As there are sagas bigger in size, I'll make it all proportional to each saga.

In [None]:
# Pivot table for the stacked bar plot
pivot_df = grouped_emotions.pivot_table(
    index="saga", 
    columns="emotion_group", 
    values="proportion", 
    fill_value=0
)

# Custom color palette for emotion groups
emotion_colors = {
    "Joy": "#FFEC51",
    "Anger": "#BF211E",
    "Sadness": "#276FBF",
    "Fear": "#20063B",
    "Surprise": "#BFDBF7"  
}

saga_order = [
    "East Blue", "Alabasta", "Skypiea", "Water 7", "Enies Lobby",
    "Thriller Bark", "Sabaody", "Amazon Lily", "Impel Down",
    "Marineford", "Post-War", "Fish-Man Island", "Punk Hazard",
    "Dressrosa", "Zou", "Whole Cake Island", "Wano"
][::-1]

# 2. Reindex pivot_df to reflect saga narrative order
pivot_df = pivot_df.reindex(saga_order)


# Ensure consistent order of columns
pivot_df = pivot_df[[col for col in emotion_colors if col in pivot_df.columns]]
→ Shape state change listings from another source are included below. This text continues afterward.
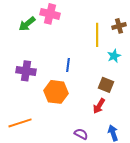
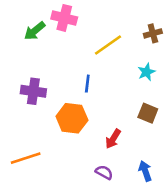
yellow line: (97, 35) -> (108, 45), moved, turned 55
brown square: (106, 85) -> (148, 113), moved
red arrow: (99, 106) -> (113, 139), moved

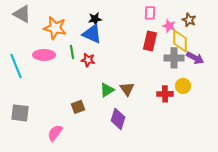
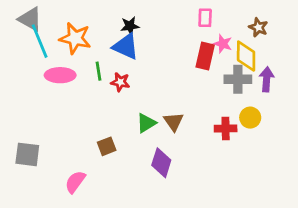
pink star: (169, 26) -> (223, 44), moved
purple arrow: (195, 58) -> (267, 79), turned -114
cyan line: (16, 66) -> (40, 41), moved

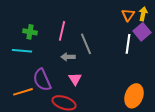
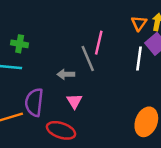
pink line: (62, 31) -> (99, 43), moved
purple semicircle: (42, 80) -> (34, 102), turned 30

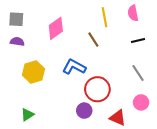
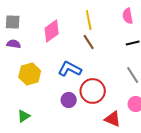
yellow line: (105, 17) -> (89, 20), moved
purple circle: (84, 111) -> (69, 100), moved

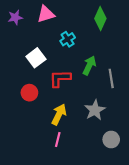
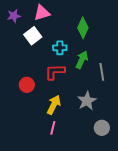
green diamond: (100, 19) -> (83, 28), moved
cyan cross: (68, 39) -> (60, 48), moved, turned 32
white square: (36, 58) -> (33, 36), moved

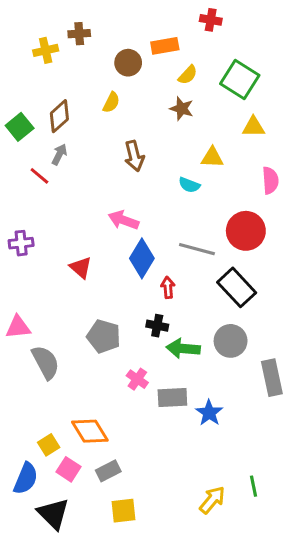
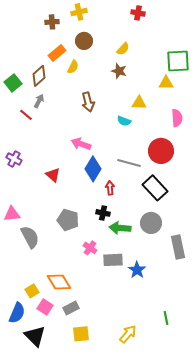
orange rectangle: (165, 46) -> (57, 53), moved, turned -30
yellow cross: (46, 50) -> (79, 12), moved
green square: (240, 80) -> (178, 61), moved, turned -35
purple cross: (21, 243) -> (14, 159), turned 35
yellow arrow: (212, 500) -> (128, 334), moved

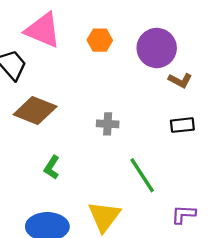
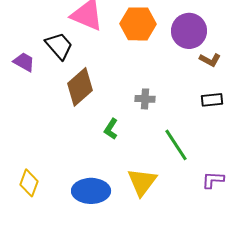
orange hexagon: (100, 40) -> (138, 24), size x1.6
brown diamond: (35, 110) -> (80, 87), turned -63
green L-shape: (52, 167) -> (111, 129), moved

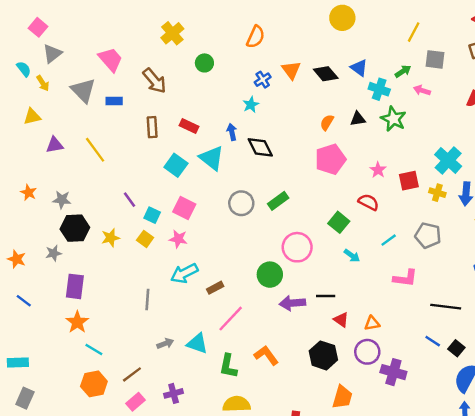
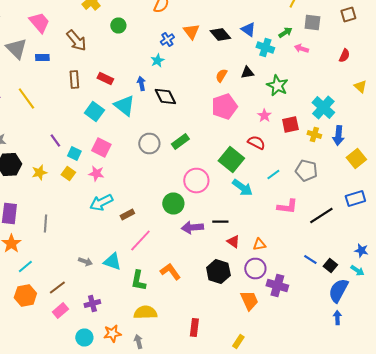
green star: (393, 119) -> (277, 86), moved
green square: (339, 222) -> (231, 160), size x1.4
cyan arrow: (352, 256) -> (242, 188), size x1.5
gray line: (147, 300) -> (45, 224), moved
black line: (446, 307) -> (321, 216), moved, turned -40
gray arrow: (165, 344) -> (85, 262), turned 40
cyan line: (94, 349) -> (25, 266), turned -70
orange trapezoid: (342, 397) -> (249, 300), moved, turned -40

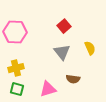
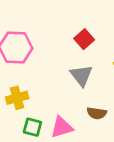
green square: (17, 89) -> (32, 127), moved

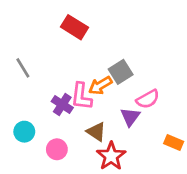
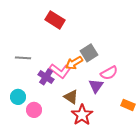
gray line: (23, 68) -> (23, 58), moved, turned -56
pink L-shape: (81, 96) -> (60, 71), turned -60
pink circle: (57, 149) -> (34, 110), moved

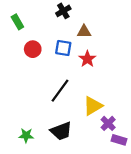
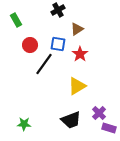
brown triangle: (84, 32) -> (77, 29), turned -32
black line: (60, 91) -> (44, 64), moved
yellow triangle: (93, 106) -> (77, 86), moved
black trapezoid: (61, 131) -> (71, 120), moved

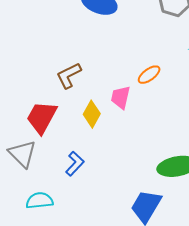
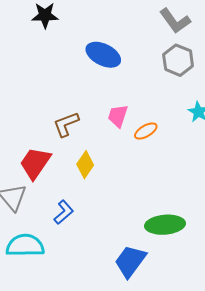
pink trapezoid: (120, 97) -> (118, 116), moved
cyan semicircle: (39, 201) -> (25, 245), size x1.4

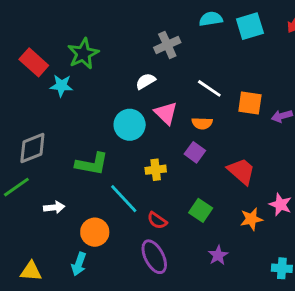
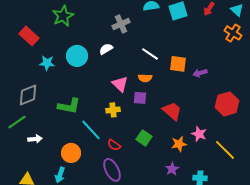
green star: (83, 54) -> (63, 16), moved
cyan star: (61, 86) -> (47, 63), moved
pink triangle: (166, 113) -> (120, 84), moved
cyan circle: (130, 125) -> (77, 56), moved
purple square: (195, 152) -> (140, 98), turned -32
white arrow: (54, 207) -> (35, 139), moved
purple star: (218, 255) -> (172, 169), moved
# Plot horizontal stacked bar
ax = pivot_df.plot(
    kind="barh",  # ‚Üê horizontal bar chart
    stacked=True,
    figsize=(14, 12),
    color=[emotion_colors[col] for col in pivot_df.columns]
)

# Titles and labels
plt.xlabel("Predominance of Emotion Group", fontsize=15)
plt.ylabel("")
plt.yticks(fontsize=12)

# Legend
plt.legend(
    title="Emotion Group",
    title_fontsize=15,
    fontsize=13,
    loc='upper center',
    bbox_to_anchor=(0.5, 1.07),
    ncol=len(pivot_df.columns)
)

# Layout and style
plt.tight_layout()
sns.despine()
ax.set_xticklabels([])
plt.grid(axis='x', linestyle='dotted', alpha=0.4)
plt.show()

**Note:** Notice how difficult is to compare the inner emotion groups. This happens because the stacked bar visual is not used for comparison and is only a way of looking to each saga individually. To compare them, we must use filters for each emotion group and order by the % predominance of that group. Let's do it now.

In [None]:
# 1. Melt the pivot_df to long format
melted_df = pivot_df.reset_index().melt(
    id_vars="saga",
    var_name="emotion_group",
    value_name="proportion"
)

# 2. Sort sagas by emotion-specific descending proportion
melted_df["saga_ordered"] = melted_df.groupby("emotion_group")["proportion"] \
    .transform(lambda x: pd.Series(x).rank(ascending=False, method='first'))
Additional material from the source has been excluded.